• [YOUR OBJECTIVE]
I'd like the entries reproduced exactly, with the images omitted.

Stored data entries
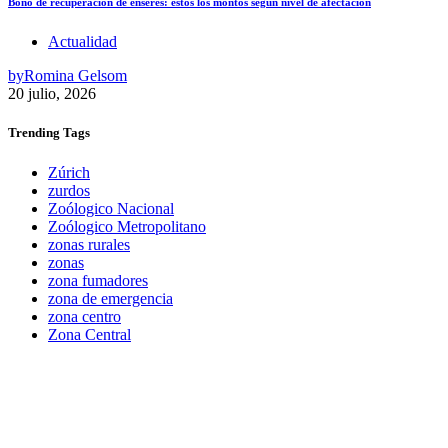
Bono de recuperación de enseres: estos los montos según nivel de afectación
Actualidad
by
Romina Gelsom
20 julio, 2026
Trending
Tags
Zúrich
zurdos
Zoólogico Nacional
Zoólogico Metropolitano
zonas rurales
zonas
zona fumadores
zona de emergencia
zona centro
Zona Central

• [ANSWER TO THE PROBLEM]
Bono de recuperación de enseres: estos los montos según nivel de afectación
Actualidad
by
Romina Gelsom
20 julio, 2026
Trending
Tags
Zúrich
zurdos
Zoólogico Nacional
Zoólogico Metropolitano
zonas rurales
zonas
zona fumadores
zona de emergencia
zona centro
Zona Central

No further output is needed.